▶ **Task details**
The expected answer is the set of lines in the data below between the line holding "(...) Numéro : 10502." and the line holding "1679-1684. Le thème choisi est la", inclusive, written out exactly.

▶ **Dataset content**
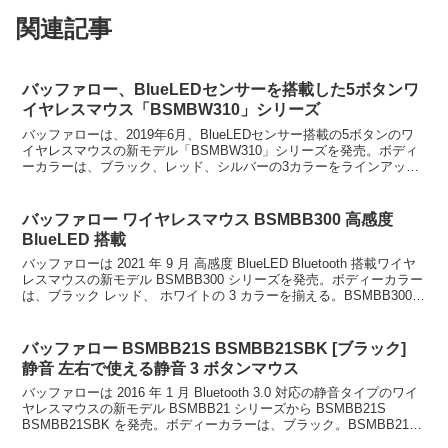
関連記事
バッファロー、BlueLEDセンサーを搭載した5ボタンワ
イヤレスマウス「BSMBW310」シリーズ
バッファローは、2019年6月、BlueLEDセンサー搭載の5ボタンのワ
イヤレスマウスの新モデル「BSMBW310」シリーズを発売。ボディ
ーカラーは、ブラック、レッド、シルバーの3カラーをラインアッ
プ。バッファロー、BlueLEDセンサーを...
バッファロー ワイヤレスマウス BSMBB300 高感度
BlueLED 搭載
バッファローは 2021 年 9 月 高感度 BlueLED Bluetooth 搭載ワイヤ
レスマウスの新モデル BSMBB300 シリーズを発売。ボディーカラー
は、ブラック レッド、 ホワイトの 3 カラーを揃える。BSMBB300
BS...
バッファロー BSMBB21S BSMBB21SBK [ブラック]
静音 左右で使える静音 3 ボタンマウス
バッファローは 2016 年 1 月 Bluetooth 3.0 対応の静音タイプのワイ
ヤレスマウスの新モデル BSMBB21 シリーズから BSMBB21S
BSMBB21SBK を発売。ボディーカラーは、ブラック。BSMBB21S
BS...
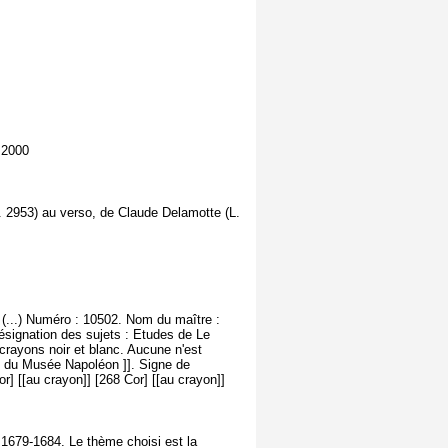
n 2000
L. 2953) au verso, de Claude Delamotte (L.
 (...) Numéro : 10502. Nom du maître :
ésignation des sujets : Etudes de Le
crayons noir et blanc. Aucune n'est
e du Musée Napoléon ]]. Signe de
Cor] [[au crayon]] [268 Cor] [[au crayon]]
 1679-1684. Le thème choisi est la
...
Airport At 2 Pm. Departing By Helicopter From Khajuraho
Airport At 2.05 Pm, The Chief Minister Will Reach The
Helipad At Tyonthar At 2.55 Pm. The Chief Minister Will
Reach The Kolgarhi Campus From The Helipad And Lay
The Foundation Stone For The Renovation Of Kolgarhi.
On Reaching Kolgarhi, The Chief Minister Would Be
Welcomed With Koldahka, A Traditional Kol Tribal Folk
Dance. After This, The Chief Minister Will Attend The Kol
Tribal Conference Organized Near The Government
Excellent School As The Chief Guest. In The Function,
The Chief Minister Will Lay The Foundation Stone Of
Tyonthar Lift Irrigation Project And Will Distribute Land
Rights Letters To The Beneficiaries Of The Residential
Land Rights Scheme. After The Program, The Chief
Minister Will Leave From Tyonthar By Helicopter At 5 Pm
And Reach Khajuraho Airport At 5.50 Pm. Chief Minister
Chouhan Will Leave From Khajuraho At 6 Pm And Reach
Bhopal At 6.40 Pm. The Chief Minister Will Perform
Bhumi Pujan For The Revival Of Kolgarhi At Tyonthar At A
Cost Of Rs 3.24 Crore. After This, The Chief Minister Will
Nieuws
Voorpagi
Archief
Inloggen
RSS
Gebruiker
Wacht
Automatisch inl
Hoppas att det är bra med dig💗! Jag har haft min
---
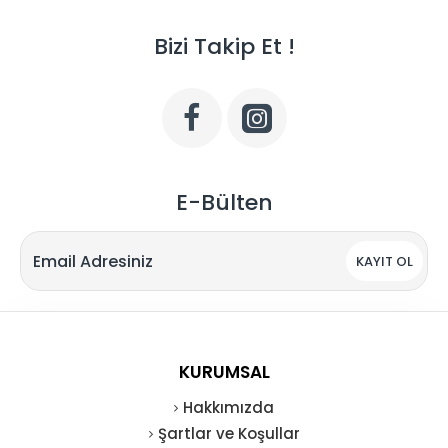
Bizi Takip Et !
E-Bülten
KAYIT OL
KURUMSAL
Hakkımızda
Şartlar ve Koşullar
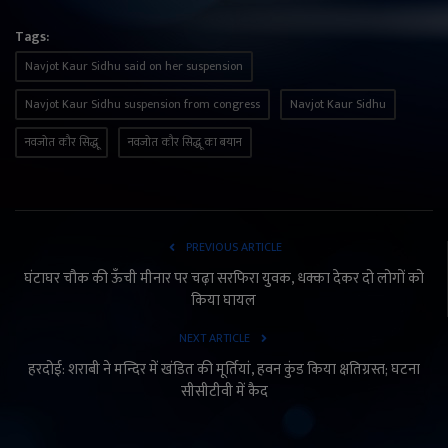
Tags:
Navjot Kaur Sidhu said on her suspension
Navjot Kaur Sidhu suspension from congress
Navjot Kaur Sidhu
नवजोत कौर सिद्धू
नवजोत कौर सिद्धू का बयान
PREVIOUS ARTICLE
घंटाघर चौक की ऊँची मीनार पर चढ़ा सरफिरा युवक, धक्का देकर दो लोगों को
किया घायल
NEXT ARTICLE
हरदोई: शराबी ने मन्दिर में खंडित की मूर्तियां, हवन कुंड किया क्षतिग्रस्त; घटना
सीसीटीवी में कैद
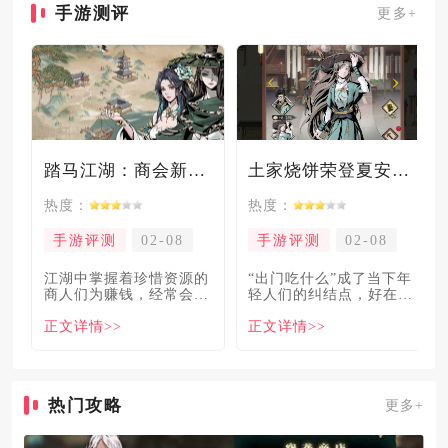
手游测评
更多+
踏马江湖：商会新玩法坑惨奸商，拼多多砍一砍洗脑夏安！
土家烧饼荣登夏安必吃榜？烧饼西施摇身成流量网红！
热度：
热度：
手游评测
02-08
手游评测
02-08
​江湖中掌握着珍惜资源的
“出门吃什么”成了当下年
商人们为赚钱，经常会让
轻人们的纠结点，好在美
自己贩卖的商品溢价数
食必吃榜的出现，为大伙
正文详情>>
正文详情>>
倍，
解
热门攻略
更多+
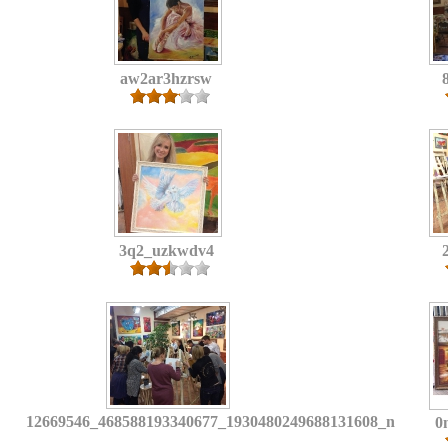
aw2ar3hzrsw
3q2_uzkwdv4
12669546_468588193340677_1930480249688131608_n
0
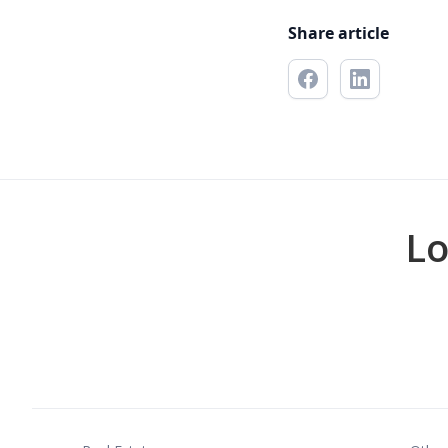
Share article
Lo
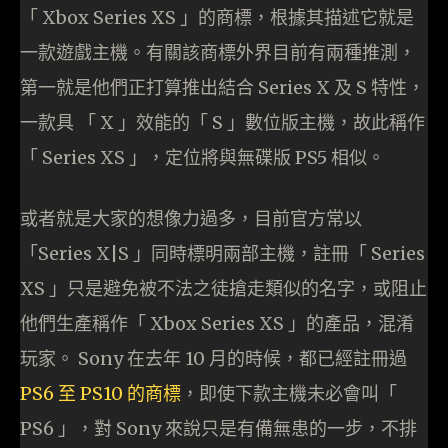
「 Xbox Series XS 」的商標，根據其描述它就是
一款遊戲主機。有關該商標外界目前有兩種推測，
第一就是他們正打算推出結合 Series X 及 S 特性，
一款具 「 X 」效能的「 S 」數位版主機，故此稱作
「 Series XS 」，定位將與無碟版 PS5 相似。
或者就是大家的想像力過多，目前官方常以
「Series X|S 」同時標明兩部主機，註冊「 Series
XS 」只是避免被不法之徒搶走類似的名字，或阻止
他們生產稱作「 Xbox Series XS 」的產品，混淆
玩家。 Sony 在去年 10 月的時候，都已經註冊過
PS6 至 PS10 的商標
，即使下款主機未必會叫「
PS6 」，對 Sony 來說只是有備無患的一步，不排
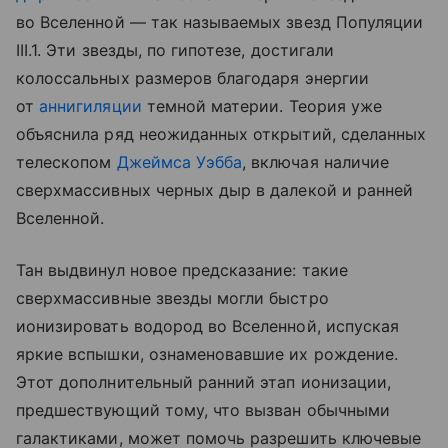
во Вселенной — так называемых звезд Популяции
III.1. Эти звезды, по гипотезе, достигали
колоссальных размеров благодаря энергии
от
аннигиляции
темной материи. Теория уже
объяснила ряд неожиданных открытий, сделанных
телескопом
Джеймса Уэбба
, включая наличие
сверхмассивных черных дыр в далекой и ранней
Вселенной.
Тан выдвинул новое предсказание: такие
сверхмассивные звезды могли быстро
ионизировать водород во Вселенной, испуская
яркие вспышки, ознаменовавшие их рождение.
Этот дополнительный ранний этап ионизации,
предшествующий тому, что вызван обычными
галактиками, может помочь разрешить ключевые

▶ **Written answer**
 (...) Numéro : 10502. Nom du maître :
ésignation des sujets : Etudes de Le
crayons noir et blanc. Aucune n'est
e du Musée Napoléon ]]. Signe de
Cor] [[au crayon]] [268 Cor] [[au crayon]]
 1679-1684. Le thème choisi est la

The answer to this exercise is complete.